Stem-cell work possible with safeguards: Khaw
IN THE 1986 science-fiction movie The Fly, a scientist’s project goes wrong and he becomes a horrific human-fly hybrid.
Using the movie as an anecdote, Health Minister Khaw Boon Wan wrote in his blog yesterday that there should be room to pursue “genuine research with good potential”, but that safeguards have to be in place to rein in rogue scientists.
It was his first comment since the Bioethics Advisory Committee (BAC) released its recommendations on human-animal combinations in stem-cell research in Singapore on Wednesday.
The report called for a national body to oversee human stem-cell research in Singapore and for there to be a review of all stem-cell research involving human-animal combinations of cells.
In the blog post, titled Yuck, Say No?, Mr Khaw said that research involving mixing human and animal organs or tissues has always been fodder for Hollywood movies.
However, while such “artistic creativity” has helped raise awareness of these issues, it also has the tendency to “misinform” and “miseducate”.

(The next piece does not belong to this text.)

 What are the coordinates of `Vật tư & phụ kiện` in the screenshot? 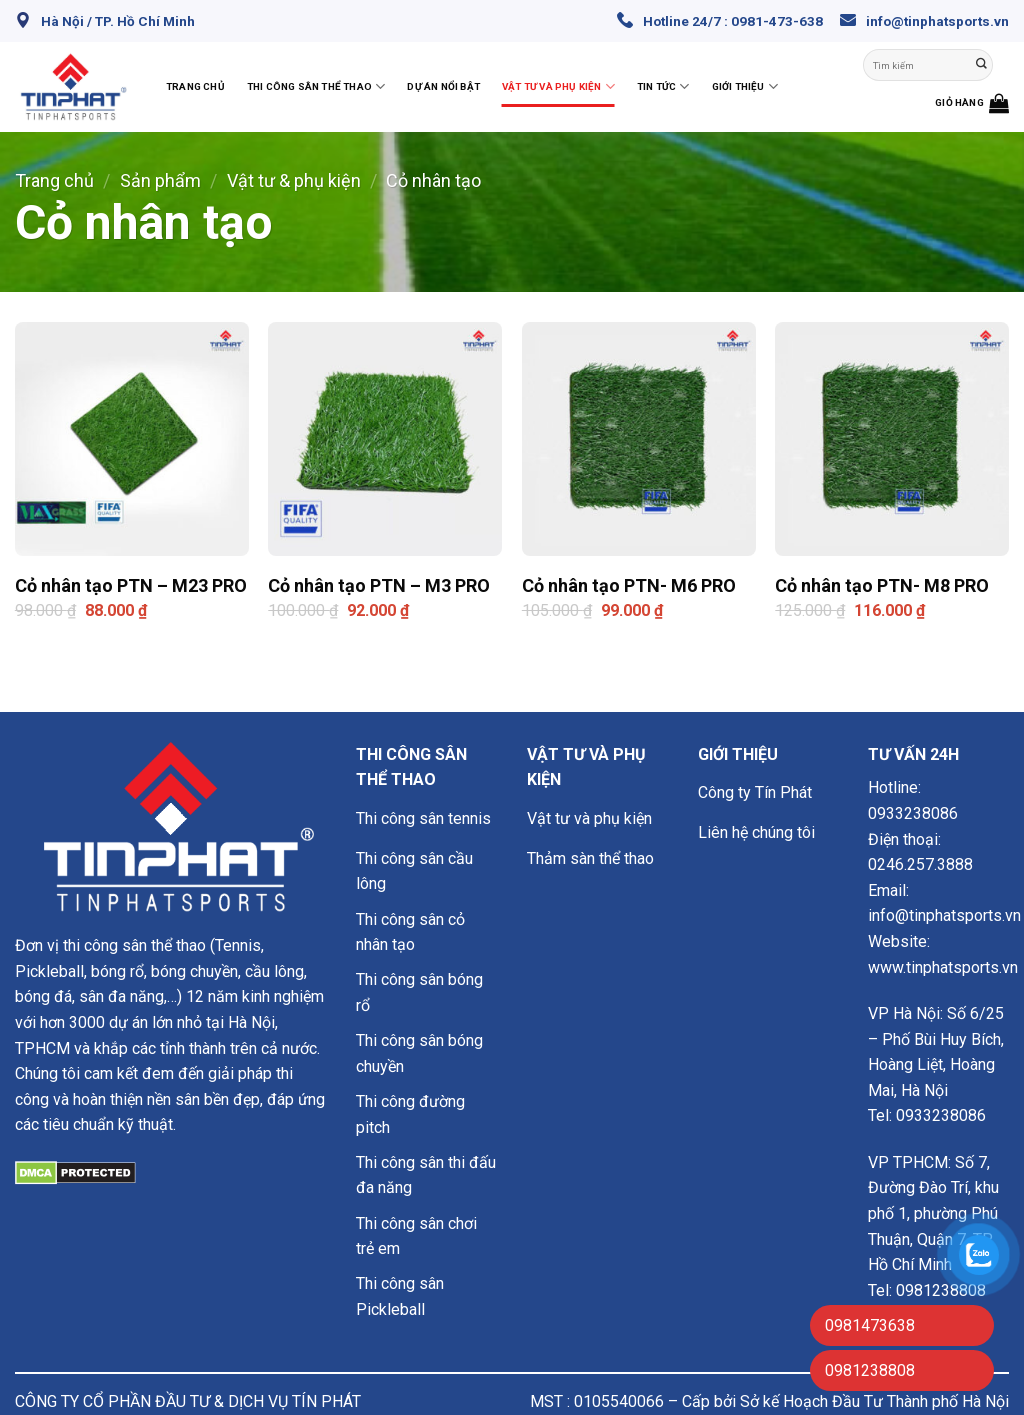 It's located at (294, 180).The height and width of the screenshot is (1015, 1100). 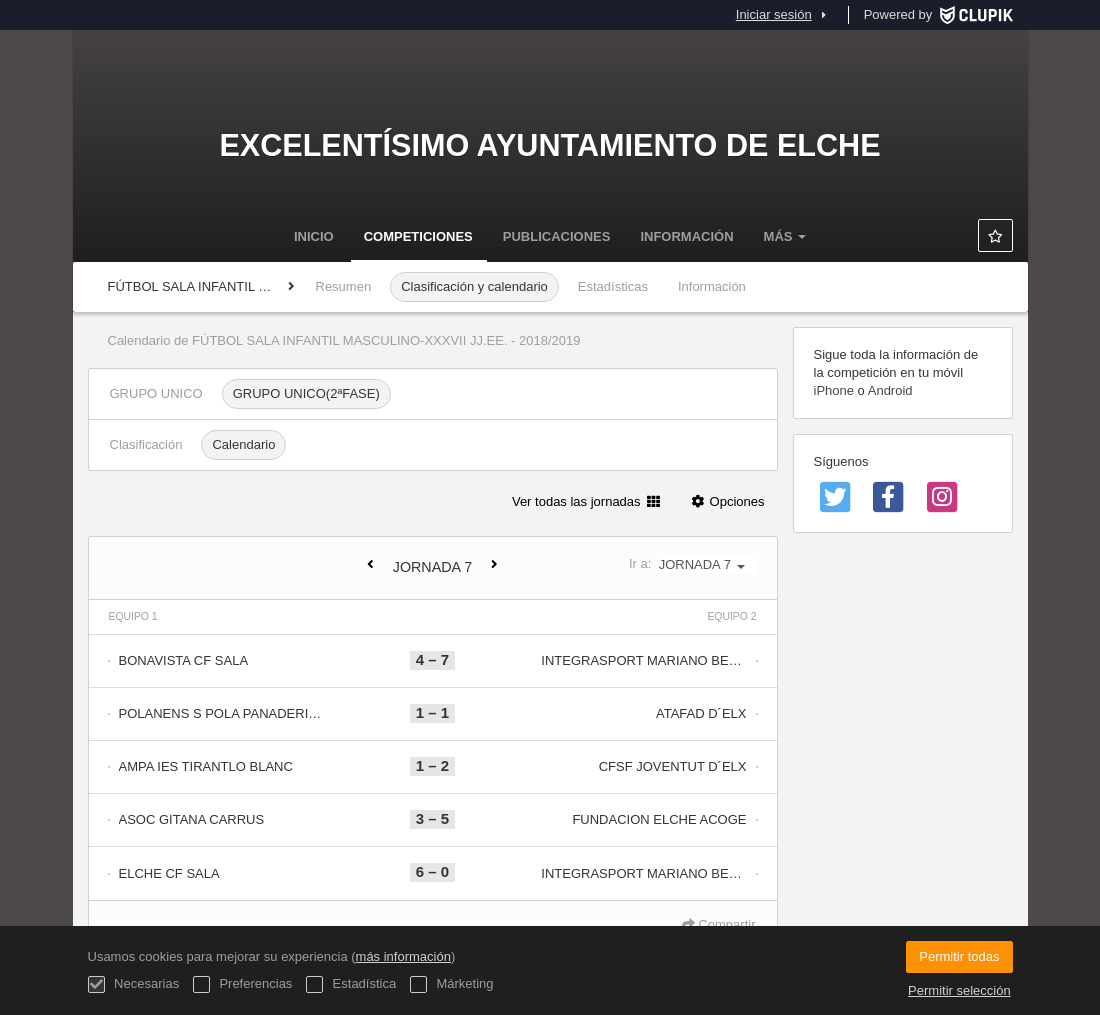 What do you see at coordinates (351, 984) in the screenshot?
I see `Estadística` at bounding box center [351, 984].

He said: “I remember the movie, The Fly, in which a research project went awry and the scientist involved acquired fly-like capabilities and yucky eating habits. He tried desperately to reverse the experiment but never succeeded.”
The easiest thing, as a regulator, is to say “No” to all such pursuits but we will be missing out on opportunities that can benefit us all, he added.
“In any case, sweeping things under the carpet does not prevent rogue scientists from pushing the boundary in perverse ways.”
The health minister acknowledged the difficult task that the council, which is headed by Professor Lim Pin, had.
He said it was an issue the members had grappled with for several years, and he expressed confidence in their research.
“As cautious, wise persons, they consulted extensively with scientists, lay public, religious leaders, ethicists, international experts,” the minister said.
He added that his ministry is studying the recommendations and would respond.
“Personally, I find the proposed BAC approach practical: allow some research, but limit it to a narrow area where the potential for benefits is significant and real, and regulate such research tightly,” he said.
“As for the potentially yucky stuff, continue to prohibit it.”
The council was set up by the Government in December 2000.
Its role is to look at potential ethical, legal and social issues arising from research in the biomedical sciences, and to make suitable recommendations.
A working group was formed by the 13-member committee in 2006 to address increasing ethical debate worldwide on human-animal research.
Among the council’s other recommendations: animals with human stem cells introduced into them should not be allowed to breed, and research staff objecting to human-stem cell research should not be forced to take part in it.